### Exercise
Which of the lines below include the word "Anda"? Pull each one out.

### Saved data entries
=== Section Start ===
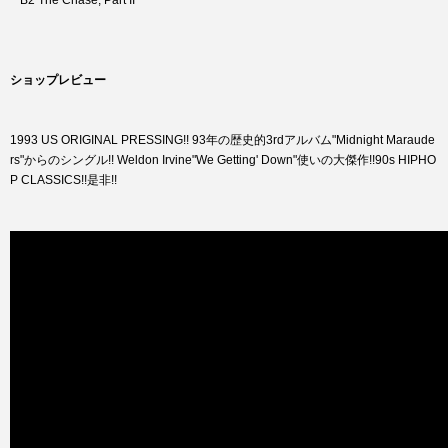
B2 The Chase, Part II
ショップレビュー
1993 US ORIGINAL PRESSING!! 93年の歴史的3rdアルバム"Midnight Maraude
rs"からのシングル!! Weldon Irvine"We Getting' Down"使いの大傑作!!90s HIPHO
P CLASSICS!!是非!!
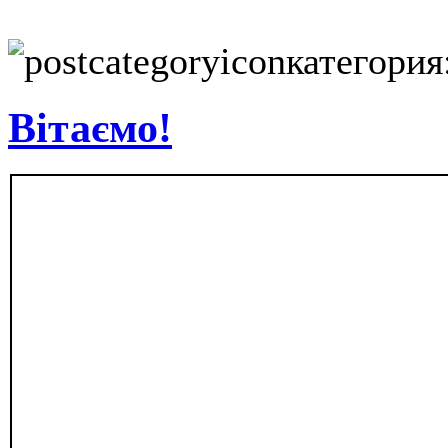
категория
Вітаємо!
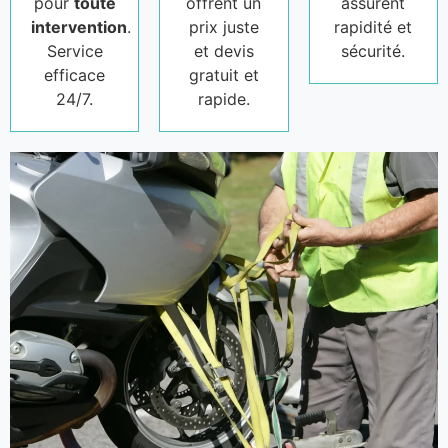
pour
toute
offrent un
assurent
intervention
.
prix juste
rapidité et
Service
et devis
sécurité.
efficace
gratuit et
24/7.
rapide.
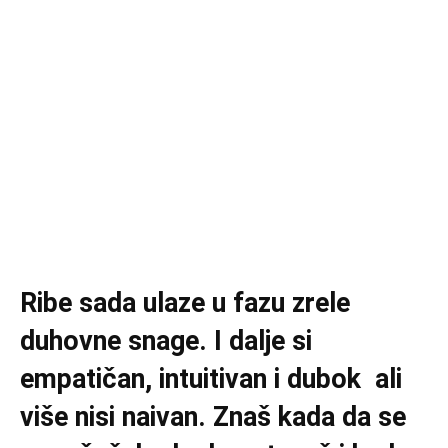
Ribe sada ulaze u fazu zrele
duhovne snage. I dalje si
empatičan, intuitivan i dubok ali
više nisi naivan. Znaš kada da se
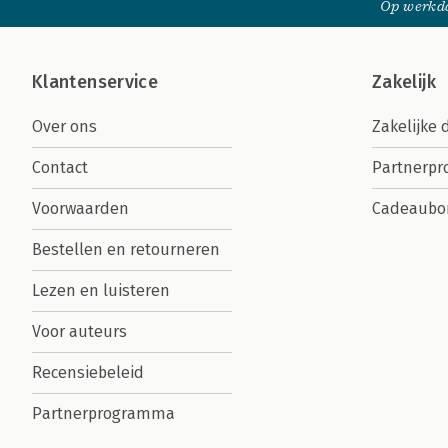
Op werkda
Klantenservice
Zakelijk
Over ons
Zakelijke 
Contact
Partnerp
Voorwaarden
Cadeaubo
Bestellen en retourneren
Lezen en luisteren
Voor auteurs
Recensiebeleid
Partnerprogramma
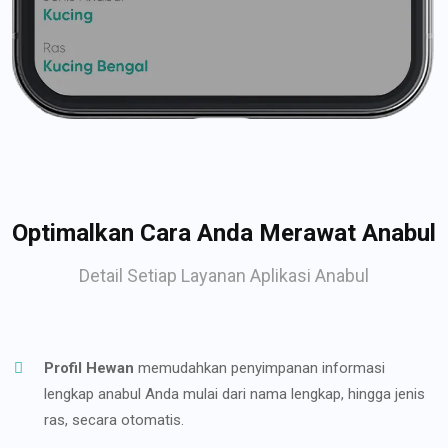
Optimalkan Cara Anda Merawat Anabul
Detail Setiap Layanan Aplikasi Anabul
Profil Hewan
memudahkan penyimpanan informasi
lengkap anabul Anda mulai dari nama lengkap, hingga jenis
ras, secara otomatis.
=== Section End ===
### Completed exercise
Optimalkan Cara Anda Merawat Anabul
lengkap anabul Anda mulai dari nama lengkap, hingga jenis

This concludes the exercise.